Quante volte le ragazze e i ragazzi che ne soffrono escono dal nostro centro e, nottetempo, partecipano ad uno dei tanti gruppi in rete nei quali si danno consigli su come fregare lo psicologo, ingannare il nutrizionista, falsare il proprio peso, gettando i genitori nello sconforto. Sono questi i cosiddetti gruppi ‘pro-ana’: comunità virtuali all’interno delle quali si danno indicazioni minuziose e particolareggiate su come perdere peso, si indicano stratagemmi per ossificare il corpo, metodi per dimagrire privi di qualsiasi cognizione medico scientifica. La loro pericolosità è acclarata, disfano nella notte quella tela che di giorno i professionisti tessono con pazienza. Reclutano molte ragazze e ragazzi ammalati, ancora prigionieri dell’idea tossica di dover portare il corpo alla consunzione, rendendoli facile preda di guru o soggetti privi di scrupoli che fanno del corpo magro la loro religione di vita.

Chi sostiene che punire non serve, non conosce la pericolosità di incitamenti al dimagrimento forzato in soggetti fragili, che hanno spesso esiti tragici. In tempo pandemico abbiamo visto in studio ragazze arrivare in pericolo di vita perché, chiuse in casa per due anni, sono cadute nelle losche mani di finti ‘preparatori’ o improvvisati dietisti privi di qualsiasi qualifica, i quali propinavano senza remore morali, e a volte dietro pagamenti, diete drastiche e programmi di ‘allenamento’ finalizzati al calo ponderale senza limiti. E’ giusto punire costoro? Certo, è sacrosanto.

Il legislatore dovrebbe essere però aiutato a integrare la sua proposta non crocefisso, come sta accadendo da più parti. Una parte del Pd che lo accusa di mostrare il solo lato ‘manettaro’, dimentica che nel 2014 simile proposta venne avanzata dalla allora deputata dem Michela Marzano e venne co firmata da esponenti di tutte le forze politiche (Carfagna, Vezzali, Binetti). Ma punire chi istiga tali comportamenti senza fornire una dotazione teorico-clinica e nozioni ad operatori, insegnanti, famiglie, medici a scopo preventivo non ha futuro. Risulta difficile pensare che si potrà adire per vie legali contro persone che, attraverso i social network, possono in un pomeriggio raggiungere centinaia di amici e amiche creando in pochi minuti questi gruppi chiusi, rigenerandoli altrove una volta bloccati dalla legge.

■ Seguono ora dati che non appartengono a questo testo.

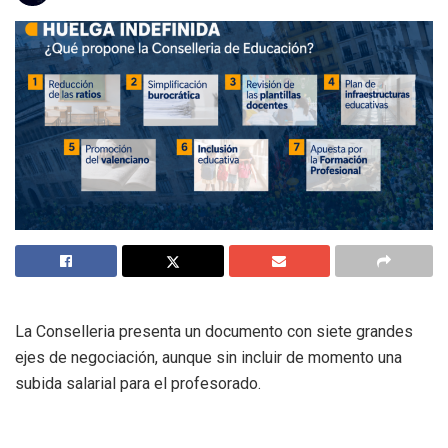
La Conselleria presenta un documento con siete grandes
ejes de negociación, aunque sin incluir de momento una
subida salarial para el profesorado.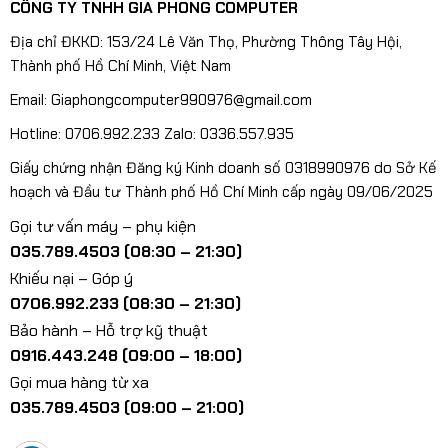
CÔNG TY TNHH GIA PHONG COMPUTER
Địa chỉ ĐKKD: 153/24 Lê Văn Thọ, Phường Thông Tây Hội,
Thành phố Hồ Chí Minh, Việt Nam
Email: Giaphongcomputer990976@gmail.com
Hotline: 0706.992.233 Zalo: 0336.557.935
Giấy chứng nhận Đăng ký Kinh doanh số 0318990976 do Sở Kế
hoạch và Đầu tư Thành phố Hồ Chí Minh cấp ngày 09/06/2025
Gọi tư vấn máy – phụ kiện
035.789.4503 (08:30 – 21:30)
Khiếu nại – Góp ý
0706.992.233 (08:30 – 21:30)
Bảo hành – Hỗ trợ kỹ thuật
0916.443.248 (09:00 – 18:00)
Gọi mua hàng từ xa
035.789.4503 (09:00 – 21:00)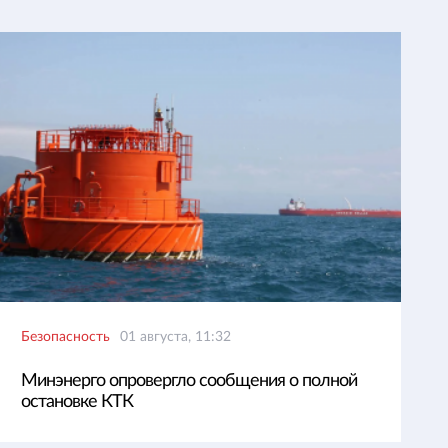
Безопасность
01 августа, 11:32
Минэнерго опровергло сообщения о полной
остановке КТК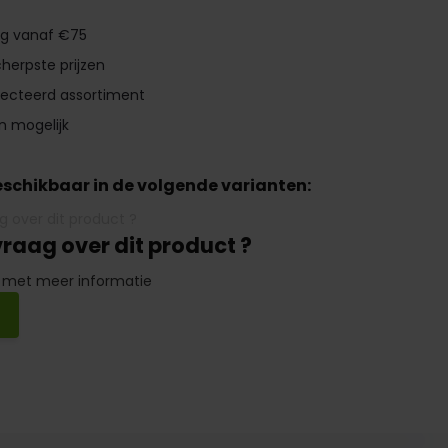
ng vanaf €75
herpste prijzen
lecteerd assortiment
n mogelijk
beschikbaar in de volgende varianten:
vraag over dit product ?
 met meer informatie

E le case di moda, allora? Possono essere considerate ‘istigatrici’ a comportamenti alimentari scorretti, e pertanto punibili, quelle maisons che ancora fanno sfilare modelle emaciate e drammaticamente sottopeso? Per non parlare delle denunce riportate delle ginnaste che hanno reso pubblico il sistematico utilizzo di atteggiamenti vessatori ed anoressizzanti.

Dunque se la legge è solo punitiva, fallirà. Promulgata sicuramente con buone intenzioni, ma con evidente carenza di una base clinico-teorica, diventerà uno striscione dietro al quale marciare, da sbandierare ogni qual volta la drammaticità di questa patologia sbuca dai notiziari, tramutandosi in una vuota richiesta di ‘punire i colpevoli’. Se invece il legislatore saprà affiancare l’aspetto punitivo a quello formativo ed informativo, potenziando i canali di formazione ed informazione che possano raggiungere i ragazzi nel pieno del cambiamento del loro corpo, allora potrà dare realmente un contributo alla prevenzione e al trattamento dei disturbi alimentari, tra le prime cause di morte nel mondo adolescenziale.

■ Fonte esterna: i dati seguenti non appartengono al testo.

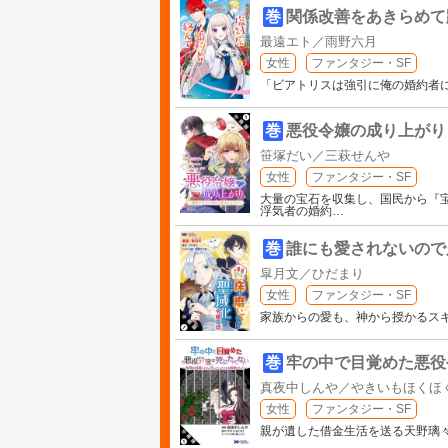
巻
関係改善をあきらめて
最遠エト／雨野六月
女性
ファンタジー・SF
「ビアトリスは強引に俺の婚約者
巻
悪役令嬢の成り上がり
笹塚だい／三萩せんや
女性
ファンタジー・SF
大量の宝石を収集し、国民から『
浮気者の婚約
…
巻
誰にも愛されないので
皐月文／ひだまり
女性
ファンタジー・SF
家族からの愛も、神から授かるス
巻
牢の中で目覚めた悪役
真夜中しんや／やきいもほくほ
女性
ファンタジー・SF
親が遺した借金生活を送る天野璃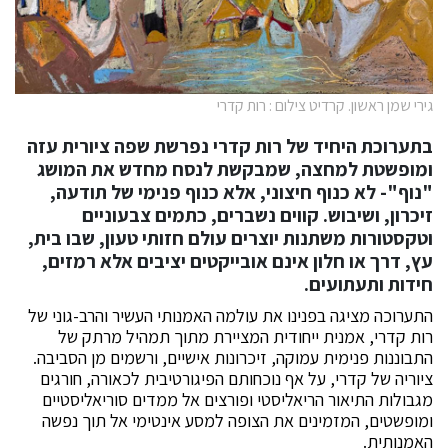
גירי שמן ראשון. קרדיט צילום : רות קדרי
בתערוכת היחיד של רות קדרי נפרשת שפה ציורית עזה
ומופשטת למחצה, שמבקשת לנסח מחדש את המושג
"נוף"- לא כנוף חיצוני, אלא כנוף פנימי של תודעה,
זיכרון, ושיבוש. קווים נשברים, כתמים צבעוניים
וטקסטורות משתנות יוצרים עולם חזותי טעון, שבו בית,
עץ, דרך או חלון אינם אובייקטים יציבים אלא רמזים,
חידות ותעתועים.
התערוכה מציגה בפנינו את עולמה האמנותי העשיר והרב-גוני של
רות קדרי, אמנית ייחודית המציירת מתוך תמהיל מרתק של
התבוננות פנימית עמוקה, זיכרונות אישיים, ורשמים מן הסביבה.
ציוריה של קדרי, על אף נוכחותם הפיגורטיבית לכאורה, חורגים
מגבולות התיאור הריאליסטי ופורצים אל ממדים סוריאליסטיים
ומופשטים, המזמינים את הצופה למסע אינטימי אל תוך נפשה
האמנותית.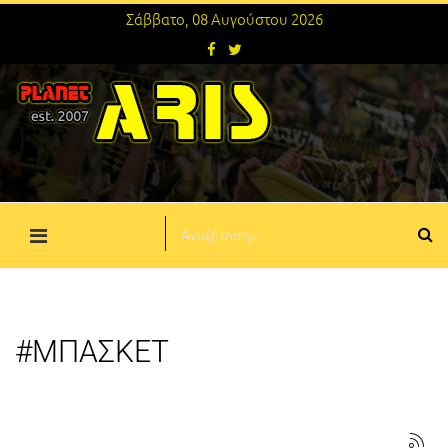
Σάββατο, 08 Αυγούστου 2026
#ΜΠΑΣΚΕΤ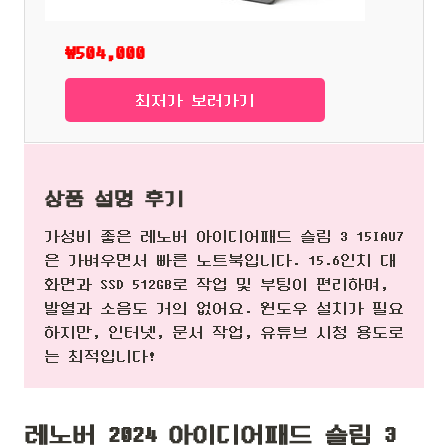
₩504,000
최저가 보러가기
상품 설명 후기
가성비 좋은 레노버 아이디어패드 슬림 3 15IAU7
은 가벼우면서 빠른 노트북입니다. 15.6인치 대
화면과 SSD 512GB로 작업 및 부팅이 편리하며,
발열과 소음도 거의 없어요. 윈도우 설치가 필요
하지만, 인터넷, 문서 작업, 유튜브 시청 용도로
는 최적입니다!
레노버 2024 아이디어패드 슬림 3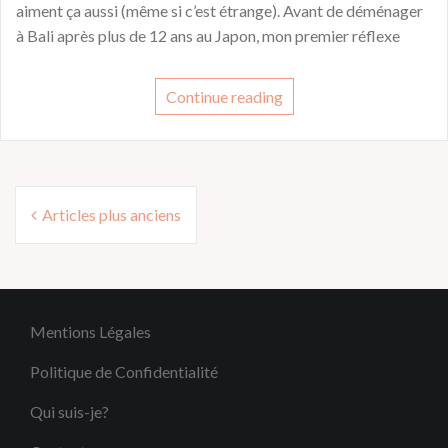
aiment ça aussi (même si c’est étrange). Avant de déménager
à Bali après plus de 12 ans au Japon, mon premier réflexe
Continue reading
Navigation
Articles plus anciens
des
articles
Mentions Légales
Politique de Confidentialité
Qui suis-je?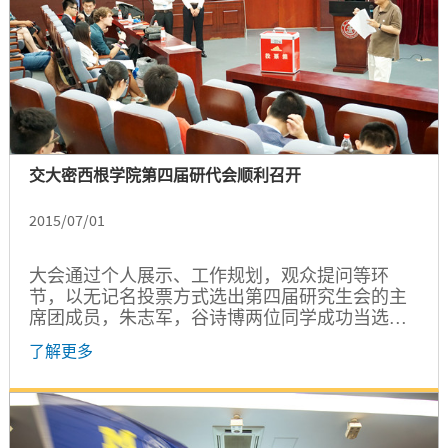
交大密西根学院第四届研代会顺利召开
2015/07/01
大会通过个人展示、工作规划，观众提问等环
节，以无记名投票方式选出第四届研究生会的主
席团成员，朱志军，谷诗博两位同学成功当选，
原事业部部长谢涵将以名誉主席的身份，与两位
了解更多
主席团成员共同承担第四届研究生会的领导职
务。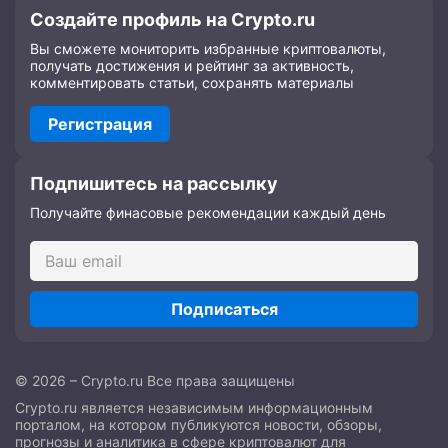
Создайте профиль на Crypto.ru
Вы сможете мониторить избранные криптовалюты,
получать достижения и рейтинг за активность,
комментировать статьи, сохранять материалы
Регистрация
Подпишитесь на рассылку
Получайте финасовые рекомендации каждый день
Подписаться
© 2026 – Crypto.ru Все права защищены
Crypto.ru является независимым информационным
порталом, на котором публикуются новости, обзоры,
прогнозы и аналитика в сфере криптовалют для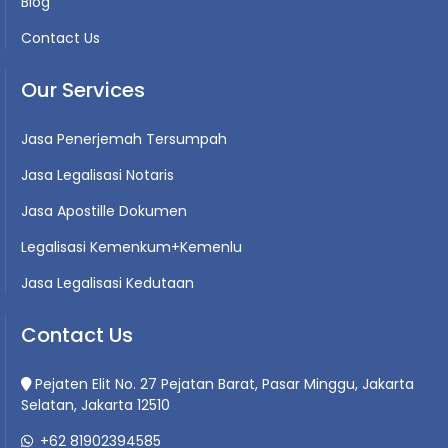
Blog
Contact Us
Our Services
Jasa Penerjemah Tersumpah
Jasa Legalisasi Notaris
Jasa Apostille Dokumen
Legalisasi Kemenkum+Kemenlu
Jasa Legalisasi Kedutaan
Contact Us
Pejaten Elit No. 27 Pejatan Barat, Pasar Minggu, Jakarta
Selatan, Jakarta 12510
+62 81902394585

Istruire i medici, potenziare le reti territoriali che si occupano dei disturbi alimentari. Rendere strutturale nelle scuole un momento formativo e divulgativo su questi temi, dare alle famiglie gli strumenti per riconoscere l’insorgenza della malattia sin dai primi segnali. Solo in tal modo la legge potrà dirsi completa.